Lorsque le taux d'activité des femmes est calculé, une grande partie de l'économie informelle n'est pas prise en compte. Susheela Kamble, une employée de maison de 27 ans de Dombivali, près de Mumbai, avait l'habitude de nettoyer et de cuisiner dans trois ménages jusqu'en avril de cette année. Ses services ont pris fin dans les trois maisons. Lorsqu'on lui a demandé si elle avait travaillé depuis, elle a répondu non.

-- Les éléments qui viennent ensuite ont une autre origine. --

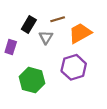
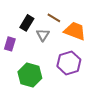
brown line: (58, 19) -> (54, 18), turned 48
orange trapezoid: (80, 33) -> (75, 31), turned 50

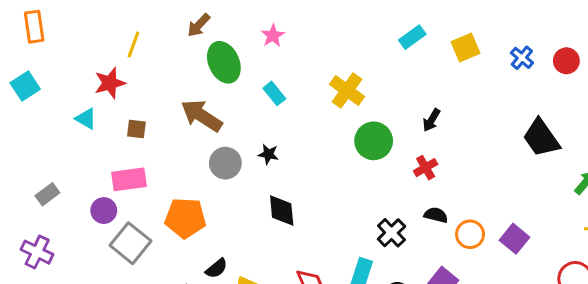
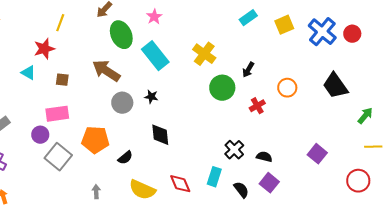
blue cross: (522, 58) -> (322, 32), size x1.8
cyan rectangle: (274, 93) -> (155, 56), size x1.8
black arrow: (431, 120) -> (248, 70), moved
black semicircle: (436, 215) -> (264, 157), moved
orange circle: (470, 234) -> (287, 88), moved
black semicircle: (216, 268) -> (125, 158), moved

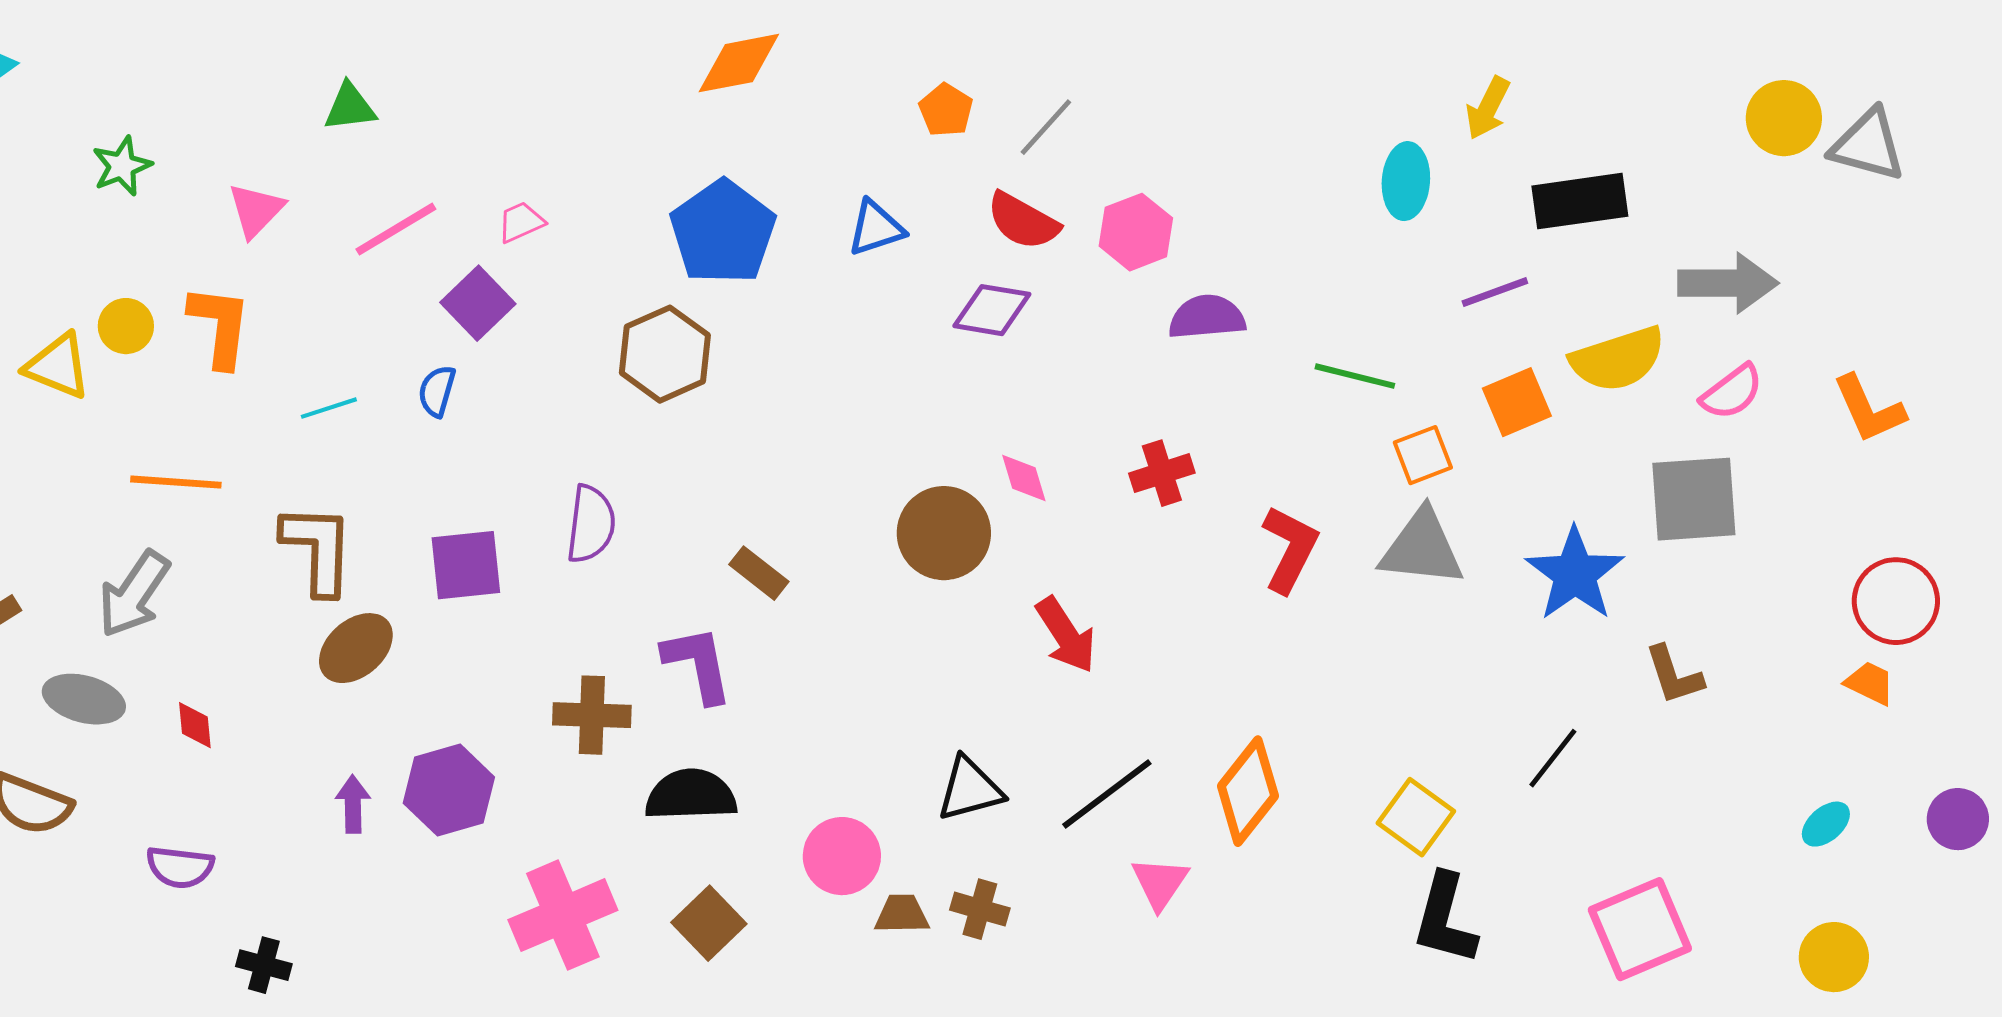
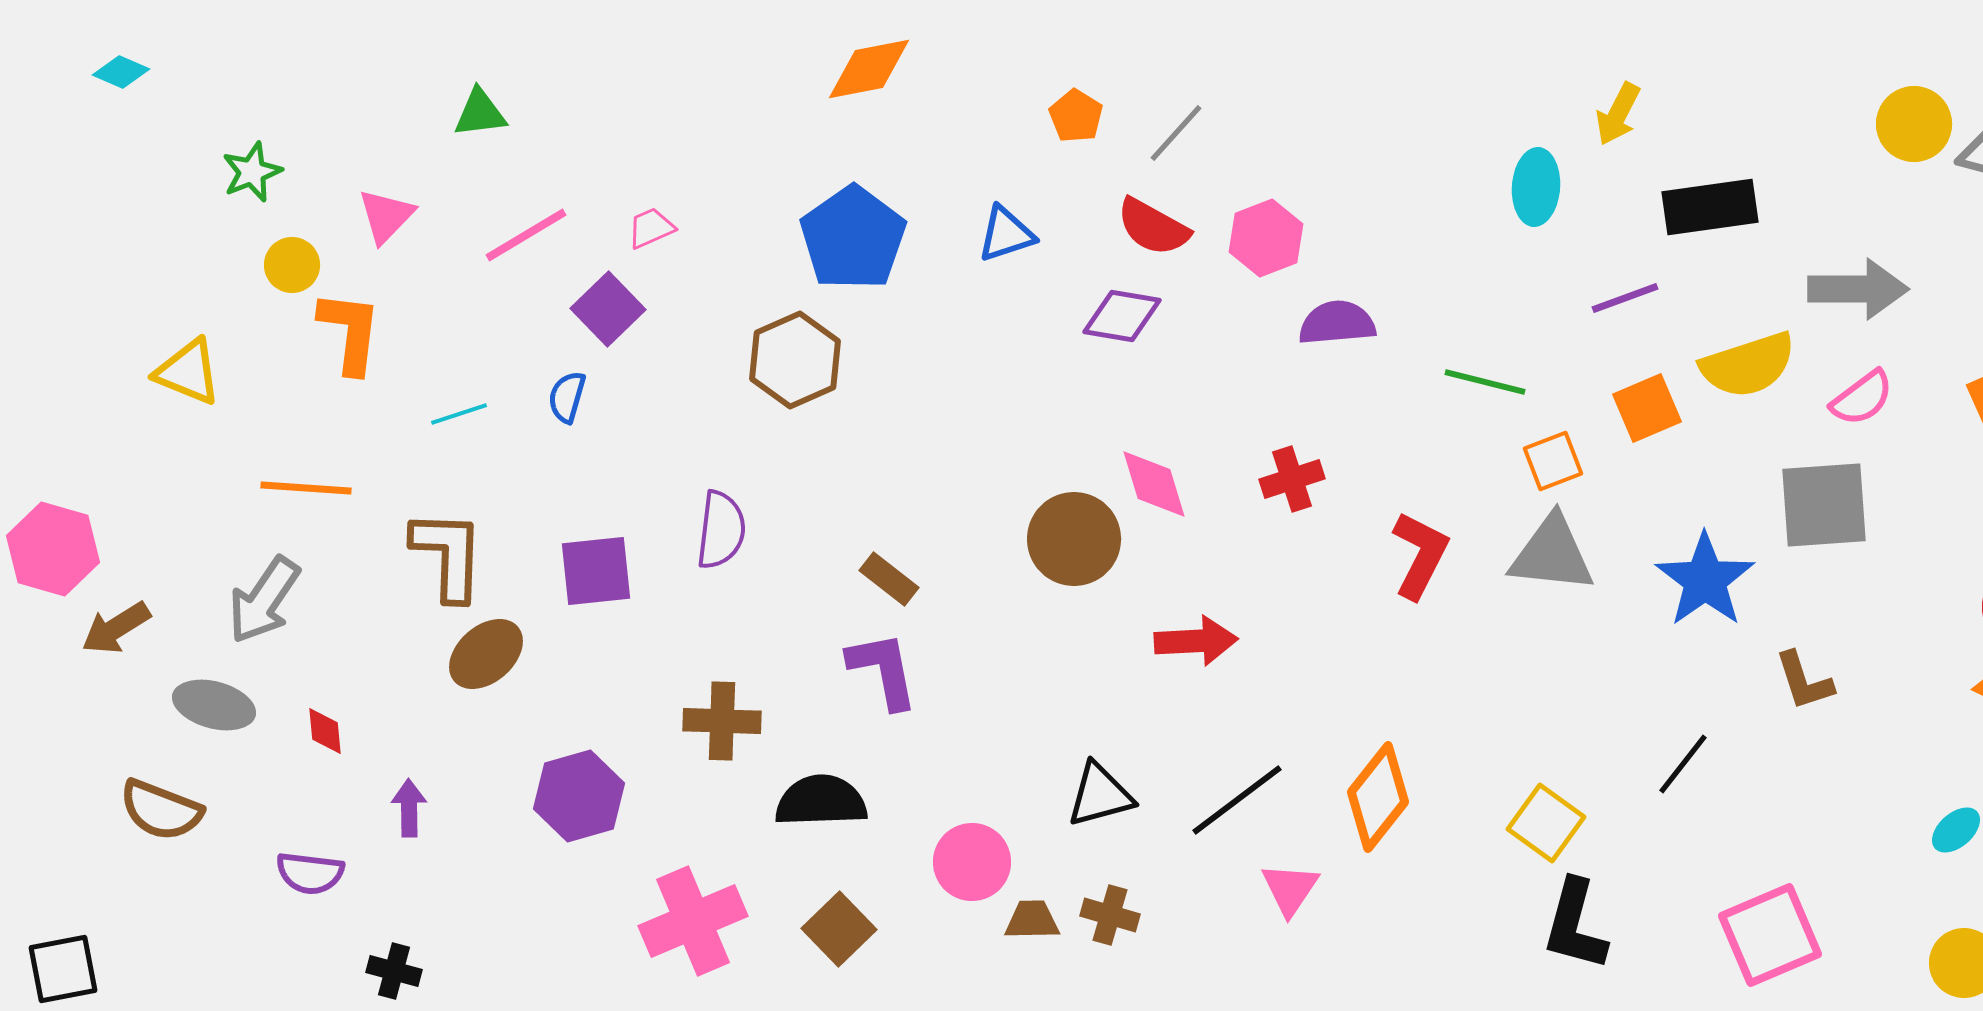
yellow circle: (126, 326) -> (292, 265), moved
pink diamond: (1024, 478) -> (1154, 484), size x1.4
red arrow: (1066, 635) -> (1196, 641), turned -60
purple L-shape: (698, 664) -> (883, 670), moved
purple arrow: (353, 804) -> (409, 808), moved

Cependant, depuis avril, Kamble achète chaque jour un petit panier de canne à sucre rempli de légumes chez un grossiste. Assise sur un trottoir près d'un complexe résidentiel à plusieurs étages, elle les a vendus. «Comment ça marche?» elle a demandé. Pour elle, le travail, c'était quand elle recevait un salaire régulier chaque mois.

Ses clients la paient en espèces, à son tour, elle paie le grossiste en espèces. Sa contribution à l'économie ne peut être facilement expliquée. Étant donné que sa fille de 17 ans s'occupe à tour de rôle de la vente de légumes, Kamble ne considère pas ce «travail».

Certes, les femmes du monde entier ont été touchées de manière disproportionnée par la pandémie.

Entre février et mai, près de 12 millions de femmes ont perdu leur emploi contre 9 millions d'hommes. Selon The Guardian, à la fin du mois d’avril, les pertes d’emploi des femmes avaient effacé une décennie de gains d’emploi.

Mais, il est temps pour l’Inde de doubler et d’augmenter le nombre de femmes salariées afin de ramener son économie sur la voie de la croissance. Une étude du Pacte mondial des Nations Unies 2020 a révélé que l'augmentation de la participation des femmes à la population active au même niveau que les hommes peut augmenter le PIB de l'Inde de 27%.

Le nombre de femmes qui obtiennent un emploi rémunéré dépend de la sécurité des transports publics, de l’étroitesse de l’écart de rémunération entre les sexes, de l’accès à des services de garde de bonne qualité et de la santé des femmes. Il n’est pas difficile de déterminer où devraient se situer les priorités politiques de l’Inde. Mais rien n'indique encore que le gouvernement fasse quoi que ce soit de substantiel à cet égard.

Au journal télévisé Prime Time, quand un analyste économique a tenté de faire valoir la baisse du PIB de la nation, le présentateur l’a réprimandé en lui demandant de «ne pas gaspiller le temps de la nation et des téléspectateurs».